リ―――ン。 …ガチャガチャ、がっちゃこーーーん!!

扉のすぐ前くらいで、何か得体の知れない巨体なものが、どこかの何かに躓いたのであろうと思わせるような勢いで、扉へとぶつけた。(と思う自分。)

目をぱちくり、とさせた直後、ガチャ。と扉は開いた。

 

中から出てきたのは、赤髪で長髪、長身の、どこかのホストでもしてるんじゃないの?と思わせるような雰囲気を漂わせて、

それをかもし出しつつ、たったいま上がってきました。とでも見せ付けるような、大胆に上半身は何も着ず、ほかほかと温かそうな肌から立ち上る白い湯気。

「んぁ…? 誰…?」

そんな姿をこともあろうに女性の前に晒しておきながら、寝ぼけたような声をあげた。 この男、いつか覚えてろ。と少々プッチンとなってしまったことはヒミツ。

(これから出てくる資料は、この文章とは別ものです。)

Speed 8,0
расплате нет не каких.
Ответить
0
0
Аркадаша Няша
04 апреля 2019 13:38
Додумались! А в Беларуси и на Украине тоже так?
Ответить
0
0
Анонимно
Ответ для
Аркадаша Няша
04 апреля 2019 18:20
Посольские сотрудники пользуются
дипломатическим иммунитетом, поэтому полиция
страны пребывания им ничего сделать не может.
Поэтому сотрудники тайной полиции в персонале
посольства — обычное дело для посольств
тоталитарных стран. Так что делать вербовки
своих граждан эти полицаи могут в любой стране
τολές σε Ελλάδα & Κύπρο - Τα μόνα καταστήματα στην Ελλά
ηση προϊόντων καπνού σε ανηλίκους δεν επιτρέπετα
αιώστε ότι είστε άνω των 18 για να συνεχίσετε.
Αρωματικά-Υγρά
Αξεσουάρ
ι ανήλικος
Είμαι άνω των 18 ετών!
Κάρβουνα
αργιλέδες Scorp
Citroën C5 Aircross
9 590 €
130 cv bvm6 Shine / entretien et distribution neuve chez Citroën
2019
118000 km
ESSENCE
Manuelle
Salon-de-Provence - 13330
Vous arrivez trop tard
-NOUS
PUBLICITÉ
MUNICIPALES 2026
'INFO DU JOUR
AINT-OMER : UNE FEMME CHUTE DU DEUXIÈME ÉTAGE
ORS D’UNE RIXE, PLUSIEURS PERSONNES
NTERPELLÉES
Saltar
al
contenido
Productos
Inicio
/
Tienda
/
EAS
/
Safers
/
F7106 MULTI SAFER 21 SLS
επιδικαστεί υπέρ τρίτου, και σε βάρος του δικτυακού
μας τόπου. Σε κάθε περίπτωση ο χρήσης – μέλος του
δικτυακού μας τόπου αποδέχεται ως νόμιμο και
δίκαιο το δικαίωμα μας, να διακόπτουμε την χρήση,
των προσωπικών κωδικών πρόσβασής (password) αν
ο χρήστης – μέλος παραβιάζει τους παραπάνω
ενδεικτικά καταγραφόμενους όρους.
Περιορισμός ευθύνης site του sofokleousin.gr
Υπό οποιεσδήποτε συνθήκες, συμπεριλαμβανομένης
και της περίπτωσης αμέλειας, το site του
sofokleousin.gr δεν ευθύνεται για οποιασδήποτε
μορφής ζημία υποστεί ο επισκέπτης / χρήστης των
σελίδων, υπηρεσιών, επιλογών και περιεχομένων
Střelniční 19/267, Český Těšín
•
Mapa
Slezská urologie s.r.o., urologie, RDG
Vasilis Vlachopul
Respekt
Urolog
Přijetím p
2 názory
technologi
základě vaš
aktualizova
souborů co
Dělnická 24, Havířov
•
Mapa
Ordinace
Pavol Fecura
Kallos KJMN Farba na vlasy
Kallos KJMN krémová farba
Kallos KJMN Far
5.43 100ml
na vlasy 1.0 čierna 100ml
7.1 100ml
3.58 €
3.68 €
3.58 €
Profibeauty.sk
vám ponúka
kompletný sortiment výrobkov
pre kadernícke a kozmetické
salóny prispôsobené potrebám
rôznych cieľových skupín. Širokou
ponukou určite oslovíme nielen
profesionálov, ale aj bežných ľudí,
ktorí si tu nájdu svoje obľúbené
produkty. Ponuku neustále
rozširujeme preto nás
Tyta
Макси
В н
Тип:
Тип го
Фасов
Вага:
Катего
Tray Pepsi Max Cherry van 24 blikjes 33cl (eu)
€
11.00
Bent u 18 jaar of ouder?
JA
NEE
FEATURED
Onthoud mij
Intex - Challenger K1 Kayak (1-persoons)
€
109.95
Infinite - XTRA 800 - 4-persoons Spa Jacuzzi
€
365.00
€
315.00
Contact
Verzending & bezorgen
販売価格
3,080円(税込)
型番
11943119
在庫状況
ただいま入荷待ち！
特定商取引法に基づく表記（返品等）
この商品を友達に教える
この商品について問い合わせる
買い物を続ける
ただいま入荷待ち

「えっと…、隣りに越してきました、春野鈴音って言います。 よろしくお願いします…ね?」

「隣りぃ…? あぁー……。…ん、よろしくな。 俺ぁ篤樹隆次(アツキ タカツグ)、この宿屋の1階左側にあるクラブでアルバイトホストをしてる。 いつかアソビに来いよ。」

ニッと軽く笑うと、んじゃな〜とひらひらと手を振り、パタリと扉はあっけなくも静かに閉まった。

いや、問題はそこじゃない。 アルバイトホストだとぉ!? しかもアソビに来いぃ!? 人をぜーったいにオコチャマだと思ってやがるな、あんにゃろぉ。

しかも、あんな…っ、あんなハレンチな姿を晒しておきながら、お前に恥じというものはないのか!

「あんにゃろぉ……、覚えてろ…っ!」

いつかシメる、と心に誓い、グッと強く拳を握り締めたあたしだった。